**WHAT NEEDS TO BE DONE:** Locate the line bearing "from both clubs" in the material below, then reproduce it and each following line up to and including the line bearing "Airline Programs".

**RECORDS SHOWN:**
+ + +

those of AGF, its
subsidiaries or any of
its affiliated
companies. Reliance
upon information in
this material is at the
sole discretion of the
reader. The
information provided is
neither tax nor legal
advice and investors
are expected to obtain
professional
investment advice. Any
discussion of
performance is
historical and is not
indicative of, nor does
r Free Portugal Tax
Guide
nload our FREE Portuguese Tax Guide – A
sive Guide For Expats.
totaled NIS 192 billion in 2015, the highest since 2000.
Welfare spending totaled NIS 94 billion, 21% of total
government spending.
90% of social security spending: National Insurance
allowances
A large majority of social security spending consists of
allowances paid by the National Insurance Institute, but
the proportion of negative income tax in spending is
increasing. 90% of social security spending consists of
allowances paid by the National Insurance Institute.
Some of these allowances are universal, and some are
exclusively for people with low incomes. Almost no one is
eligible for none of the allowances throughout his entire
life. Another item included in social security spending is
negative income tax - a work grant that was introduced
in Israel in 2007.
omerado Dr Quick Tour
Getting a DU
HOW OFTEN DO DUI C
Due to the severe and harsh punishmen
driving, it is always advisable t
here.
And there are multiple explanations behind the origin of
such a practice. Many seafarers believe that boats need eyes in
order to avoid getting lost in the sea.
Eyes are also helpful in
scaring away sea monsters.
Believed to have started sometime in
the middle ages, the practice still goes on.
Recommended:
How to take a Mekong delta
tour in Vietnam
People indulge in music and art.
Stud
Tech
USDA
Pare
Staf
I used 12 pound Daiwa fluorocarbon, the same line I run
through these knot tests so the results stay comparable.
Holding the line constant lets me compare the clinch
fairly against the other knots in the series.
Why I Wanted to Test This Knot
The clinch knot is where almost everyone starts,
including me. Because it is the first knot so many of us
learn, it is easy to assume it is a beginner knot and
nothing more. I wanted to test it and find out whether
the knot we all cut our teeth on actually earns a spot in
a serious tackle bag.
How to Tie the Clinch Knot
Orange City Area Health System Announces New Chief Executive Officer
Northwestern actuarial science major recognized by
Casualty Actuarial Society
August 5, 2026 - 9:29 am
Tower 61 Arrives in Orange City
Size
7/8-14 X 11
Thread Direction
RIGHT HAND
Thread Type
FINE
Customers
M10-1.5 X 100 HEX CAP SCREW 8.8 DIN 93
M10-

+ + +

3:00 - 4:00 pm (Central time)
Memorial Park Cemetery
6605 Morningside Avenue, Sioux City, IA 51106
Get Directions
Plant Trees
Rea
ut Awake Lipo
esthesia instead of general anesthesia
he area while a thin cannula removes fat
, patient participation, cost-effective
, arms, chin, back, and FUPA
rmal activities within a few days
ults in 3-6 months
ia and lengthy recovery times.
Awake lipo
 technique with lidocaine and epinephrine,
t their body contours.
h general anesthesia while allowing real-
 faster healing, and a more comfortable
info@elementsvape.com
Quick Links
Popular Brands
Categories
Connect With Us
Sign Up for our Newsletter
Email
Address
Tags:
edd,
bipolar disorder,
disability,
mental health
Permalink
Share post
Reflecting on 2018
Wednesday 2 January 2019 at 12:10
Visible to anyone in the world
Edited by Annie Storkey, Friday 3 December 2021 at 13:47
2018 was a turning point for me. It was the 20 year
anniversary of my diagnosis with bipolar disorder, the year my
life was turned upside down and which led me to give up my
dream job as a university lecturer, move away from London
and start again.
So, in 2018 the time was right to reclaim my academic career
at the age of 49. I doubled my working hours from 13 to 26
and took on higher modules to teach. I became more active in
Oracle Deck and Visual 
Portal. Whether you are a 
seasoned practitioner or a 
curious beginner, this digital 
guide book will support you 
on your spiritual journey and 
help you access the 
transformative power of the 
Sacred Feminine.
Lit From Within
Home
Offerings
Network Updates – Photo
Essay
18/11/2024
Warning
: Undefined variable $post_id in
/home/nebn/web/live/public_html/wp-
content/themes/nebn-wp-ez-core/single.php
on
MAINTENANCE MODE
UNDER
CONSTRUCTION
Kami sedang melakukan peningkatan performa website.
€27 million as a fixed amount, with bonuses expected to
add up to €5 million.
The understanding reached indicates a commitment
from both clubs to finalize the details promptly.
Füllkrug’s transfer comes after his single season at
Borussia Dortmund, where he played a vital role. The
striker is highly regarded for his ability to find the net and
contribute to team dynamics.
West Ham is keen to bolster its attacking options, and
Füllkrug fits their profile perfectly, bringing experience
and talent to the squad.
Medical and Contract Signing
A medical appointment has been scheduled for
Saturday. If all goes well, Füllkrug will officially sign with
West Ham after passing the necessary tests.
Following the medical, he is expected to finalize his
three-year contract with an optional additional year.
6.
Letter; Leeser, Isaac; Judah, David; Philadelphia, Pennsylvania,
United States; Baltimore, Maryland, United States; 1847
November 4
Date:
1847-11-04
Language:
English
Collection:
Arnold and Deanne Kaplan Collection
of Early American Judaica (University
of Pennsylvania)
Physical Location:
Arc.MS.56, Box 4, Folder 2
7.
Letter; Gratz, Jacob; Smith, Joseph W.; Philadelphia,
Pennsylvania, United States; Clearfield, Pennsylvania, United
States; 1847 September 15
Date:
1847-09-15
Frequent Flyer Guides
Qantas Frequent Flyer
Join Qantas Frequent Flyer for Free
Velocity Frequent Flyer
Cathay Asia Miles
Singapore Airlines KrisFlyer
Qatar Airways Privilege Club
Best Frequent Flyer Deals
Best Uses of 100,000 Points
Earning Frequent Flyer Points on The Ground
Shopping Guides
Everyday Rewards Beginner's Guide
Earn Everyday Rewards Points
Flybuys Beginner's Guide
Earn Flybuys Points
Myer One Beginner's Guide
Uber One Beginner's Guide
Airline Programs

+ + +

**EXERCISE OUTPUT:**
from both clubs to finalize the details promptly.
Füllkrug’s transfer comes after his single season at
Borussia Dortmund, where he played a vital role. The
striker is highly regarded for his ability to find the net and
contribute to team dynamics.
West Ham is keen to bolster its attacking options, and
Füllkrug fits their profile perfectly, bringing experience
and talent to the squad.
Medical and Contract Signing
A medical appointment has been scheduled for
Saturday. If all goes well, Füllkrug will officially sign with
West Ham after passing the necessary tests.
Following the medical, he is expected to finalize his
three-year contract with an optional additional year.
6.
Letter; Leeser, Isaac; Judah, David; Philadelphia, Pennsylvania,
United States; Baltimore, Maryland, United States; 1847
November 4
Date:
1847-11-04
Language:
English
Collection:
Arnold and Deanne Kaplan Collection
of Early American Judaica (University
of Pennsylvania)
Physical Location:
Arc.MS.56, Box 4, Folder 2
7.
Letter; Gratz, Jacob; Smith, Joseph W.; Philadelphia,
Pennsylvania, United States; Clearfield, Pennsylvania, United
States; 1847 September 15
Date:
1847-09-15
Frequent Flyer Guides
Qantas Frequent Flyer
Join Qantas Frequent Flyer for Free
Velocity Frequent Flyer
Cathay Asia Miles
Singapore Airlines KrisFlyer
Qatar Airways Privilege Club
Best Frequent Flyer Deals
Best Uses of 100,000 Points
Earning Frequent Flyer Points on The Ground
Shopping Guides
Everyday Rewards Beginner's Guide
Earn Everyday Rewards Points
Flybuys Beginner's Guide
Earn Flybuys Points
Myer One Beginner's Guide
Uber One Beginner's Guide
Airline Programs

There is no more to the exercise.